Being a computer, a cell phone concentrates heavy metals. Bad. It's powered by a battery full of hazardous substances, whether or not it's replaceable. Moreover, with our ridiculous insistence on having a new model every few months, all of this bad stuff lands in a landfill, there to plague the future. The carriers suck up electricity, generated by who knows what kind of Earth-non-friendly means, and spew out debatably harmful megahertz and gigahertz radiowaves from thousands of ugly cell towers that mar the dwindling beauty of our planet. Are you feeling guilty yet? I am.

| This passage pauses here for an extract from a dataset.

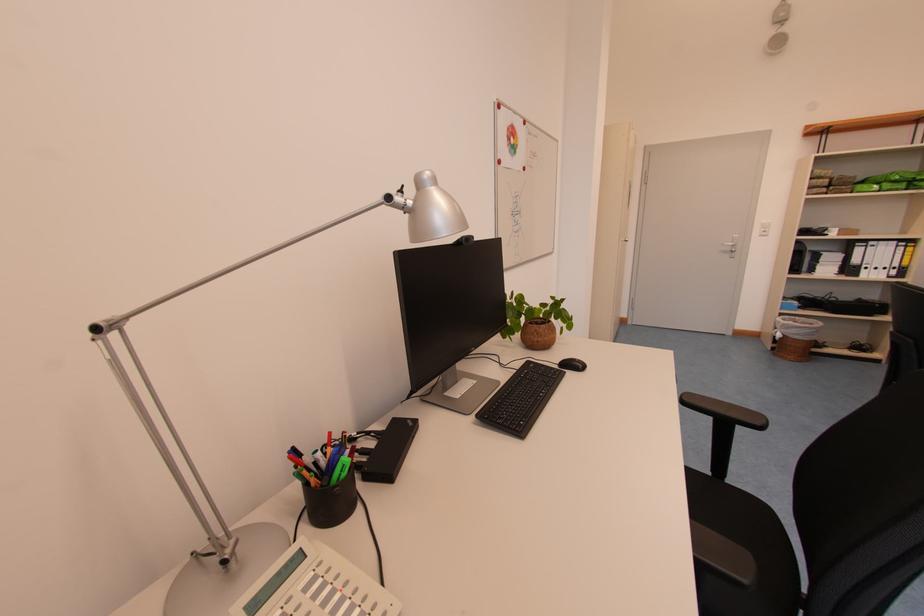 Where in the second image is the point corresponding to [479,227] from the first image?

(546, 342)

Before I go any further, I confess to owning six of the things. Five of them stay powered up all the time, though only my (red!) Centro) graces anybody's network. I feel bad about it all, but I can't bring myself to toss a working $600 (crimson!) Treo 680 in the trash. Nor my two $500 Treo 650s, nor even my dead Treo 700p, which I use (no kidding) for a paperweight.

I'm typing this article on my "big" computer. It contains four fans that spew so much warm air into my office that the airconditioner has a hard time keeping up. Now, about that energy conservation thing.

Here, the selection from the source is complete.